— А сколько ты потратил на это селение?
— Чуть больше двухсот талантов. Сегодня утром посредник, представлявший целую цепочку людей Ганнона: заведующего земельными угодьями, помощника главного управляющего имуществом и, наконец, его самого, — после долгих переговоров и колебаний согласился заплатить тысячу сто талантов. Мы, правда, сперва требовали две тысячи… Об остальном вам расскажет Гадзрубал.
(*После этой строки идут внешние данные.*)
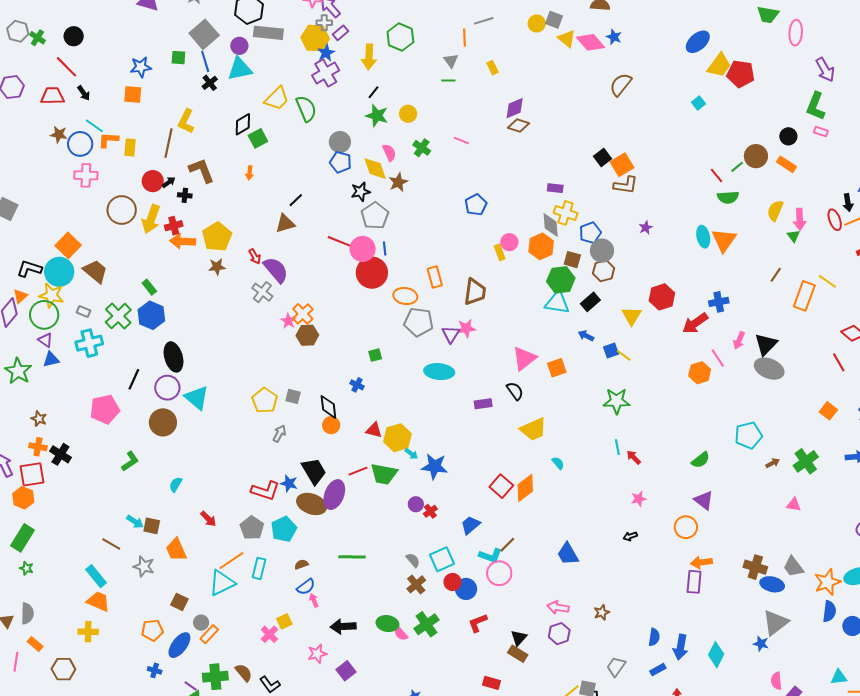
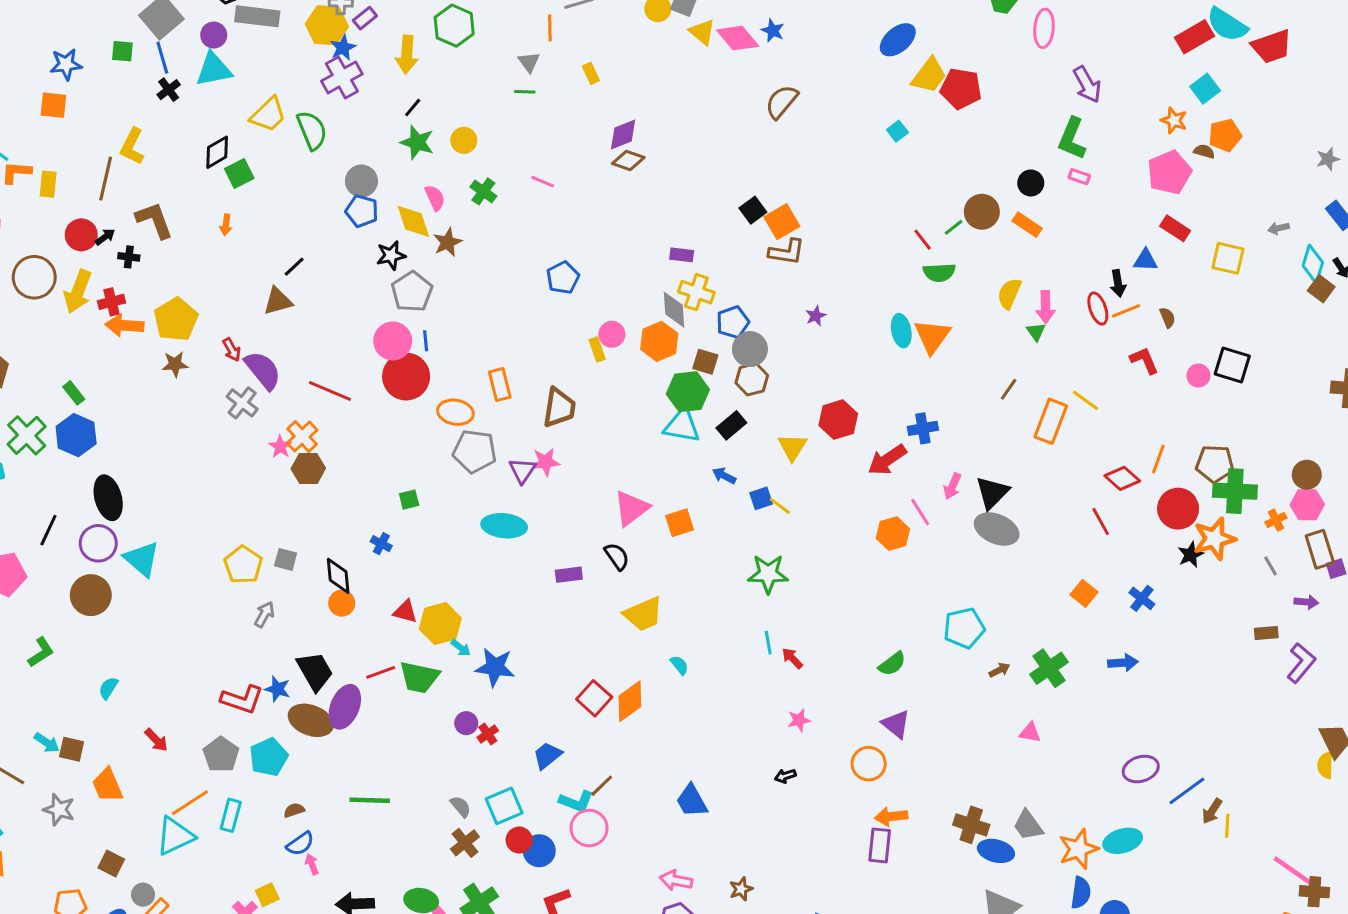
red line: (342, 242) -> (330, 391), moved

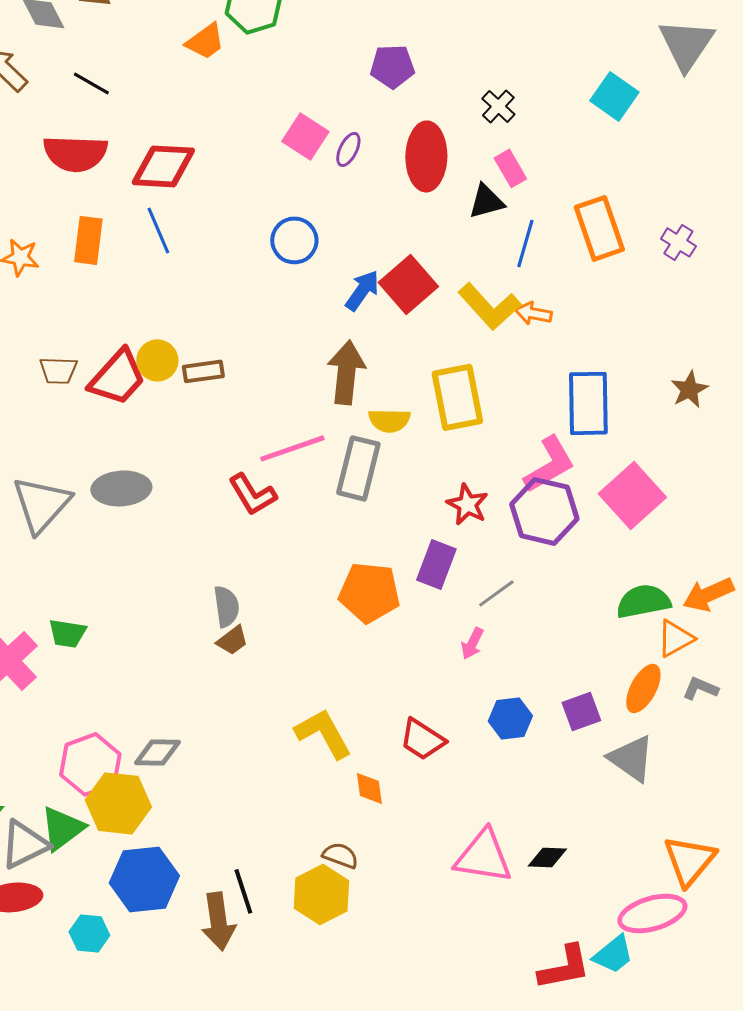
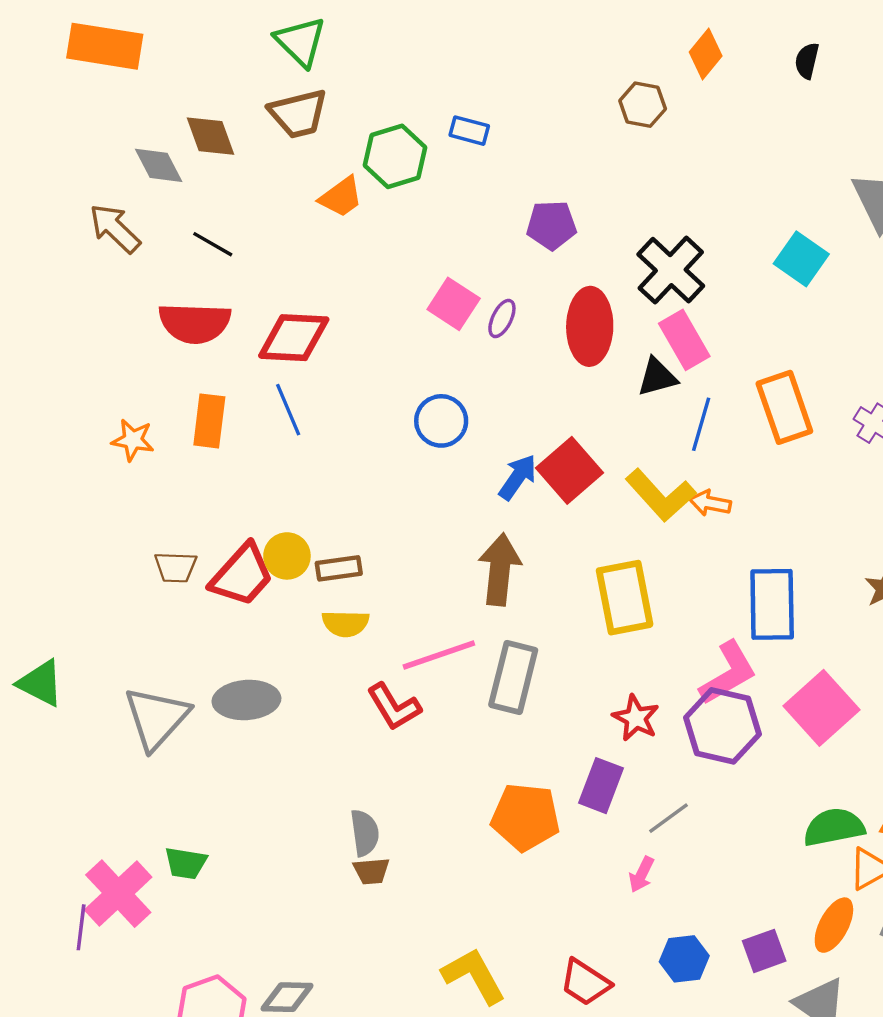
black cross: (498, 106) -> (671, 270), size x1.8
pink rectangle: (510, 168) -> (684, 340), size x1.4
yellow semicircle: (389, 420) -> (346, 623), moved
brown trapezoid: (232, 640) -> (371, 871), turned 32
Выражение усталости на лице хозяина дома сменилось настороженностью. Он сделал большой глоток, поставил кубок возле изогнутых позолоченных ножек сиденья и неожиданно твердым голосом сказал:
— Вот так мы выдернули золотую нить из туники всем известного негодяя. Потому я столько выпил сегодня. Но сперва поясню, что Антигон со своими слишком уж рискованными начинаниями перестал внушать доверие как Гамилькару, так и мне. Члены Совета узнали, что мы даже собираемся забрать свои деньги из «Песчаного банка» и поставить его в крайне затруднительное положение. А им как раз пришлось тогда заниматься размещением наемников. Их в городе уже почти тридцать тысяч. Все казармы в Большой стене переполнены, и воинов уже нужно переводить в предместья. — Гадзрубал замолчал, а затем вдруг разразился таким хохотом, что по его щекам побежали крупные слезы. — О боги, как же мало хороших дней, но сегодняшний — один из них! Узнав утром, что посредники Ганнона уже начали выплату денег, я тут же предложил разместить наемников именно на этих землях. Самое поразительное, что Ганнон обеими руками поддержал меня. Он ведь намеренно отстранился от всех переговоров и даже потребовал, чтобы ему ничего не сообщали. И теперь, друзья мои, согласно решению Совета, селение объявлено собственностью города. Именно там разместят часть наемников. Так кому Ганнон причинил ущерб?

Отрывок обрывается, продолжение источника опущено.